→ **TASK BRIEF**:
Where a line below includes the word "Rugby", copy that line.

Saved entries:
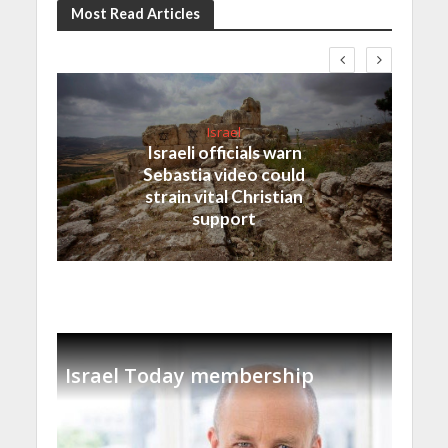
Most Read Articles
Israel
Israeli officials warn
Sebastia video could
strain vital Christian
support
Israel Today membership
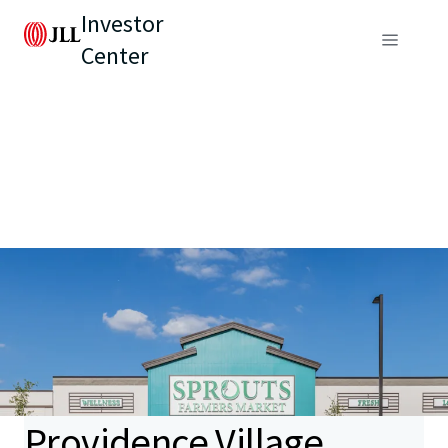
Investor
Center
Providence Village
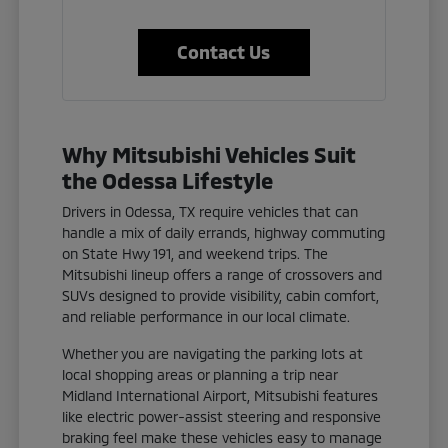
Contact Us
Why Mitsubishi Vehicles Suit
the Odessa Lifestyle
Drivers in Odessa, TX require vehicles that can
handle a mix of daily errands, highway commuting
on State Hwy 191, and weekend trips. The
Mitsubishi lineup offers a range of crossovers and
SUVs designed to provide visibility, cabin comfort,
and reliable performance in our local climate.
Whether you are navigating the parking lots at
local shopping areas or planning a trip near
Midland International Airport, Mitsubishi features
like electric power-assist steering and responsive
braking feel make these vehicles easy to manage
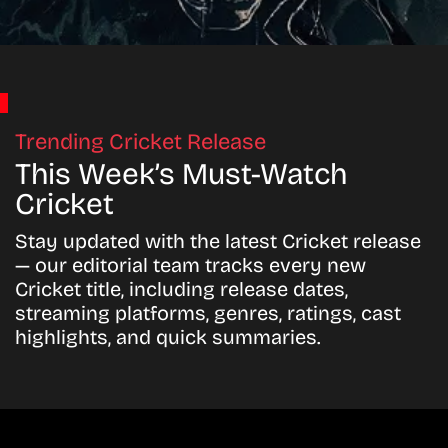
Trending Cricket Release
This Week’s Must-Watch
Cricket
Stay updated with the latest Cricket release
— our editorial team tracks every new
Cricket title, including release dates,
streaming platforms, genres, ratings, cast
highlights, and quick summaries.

...

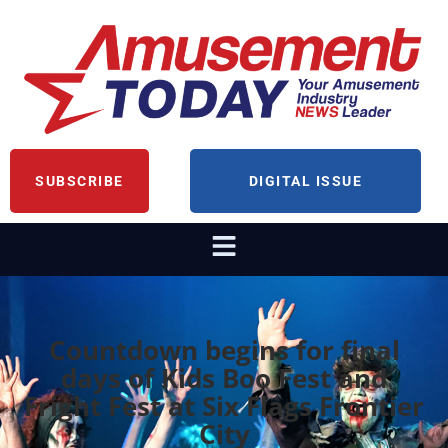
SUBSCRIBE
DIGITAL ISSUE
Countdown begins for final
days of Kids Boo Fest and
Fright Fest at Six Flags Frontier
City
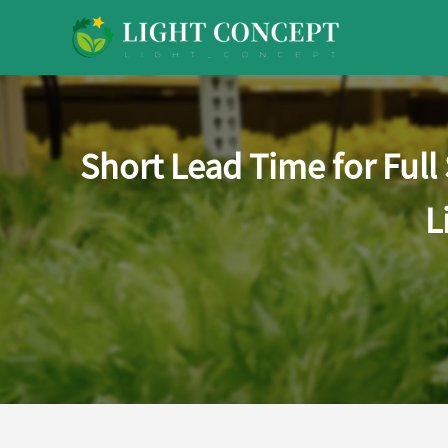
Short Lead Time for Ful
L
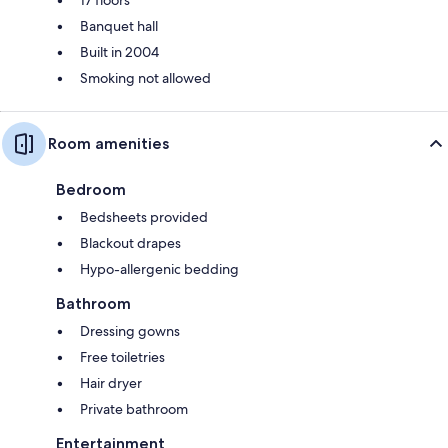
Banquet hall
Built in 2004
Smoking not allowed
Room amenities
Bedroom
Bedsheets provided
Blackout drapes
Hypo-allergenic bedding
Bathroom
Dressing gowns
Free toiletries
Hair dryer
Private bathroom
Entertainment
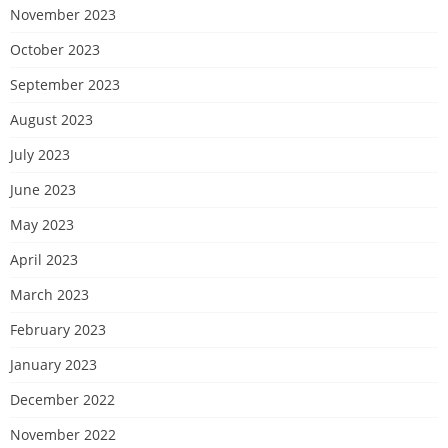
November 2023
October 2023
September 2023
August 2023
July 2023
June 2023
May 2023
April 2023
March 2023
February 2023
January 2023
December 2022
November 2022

...

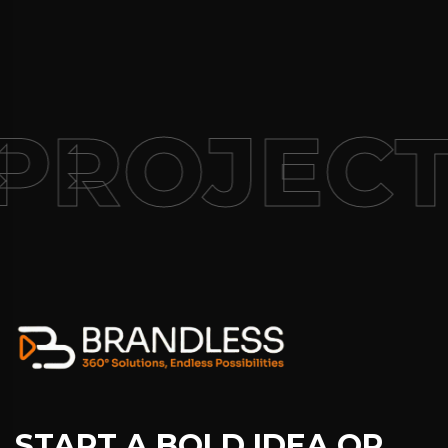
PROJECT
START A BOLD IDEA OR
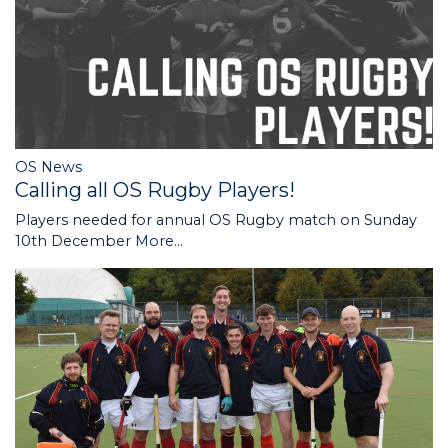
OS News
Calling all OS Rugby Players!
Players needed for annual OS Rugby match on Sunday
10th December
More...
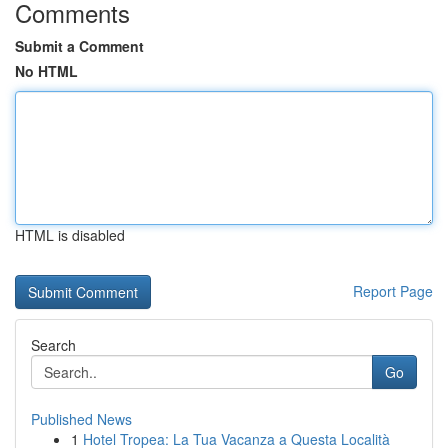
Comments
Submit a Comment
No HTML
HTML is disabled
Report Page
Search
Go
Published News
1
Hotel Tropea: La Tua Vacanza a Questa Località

→ **TASK RESPONSE**:
Calling all OS Rugby Players!
Players needed for annual OS Rugby match on Sunday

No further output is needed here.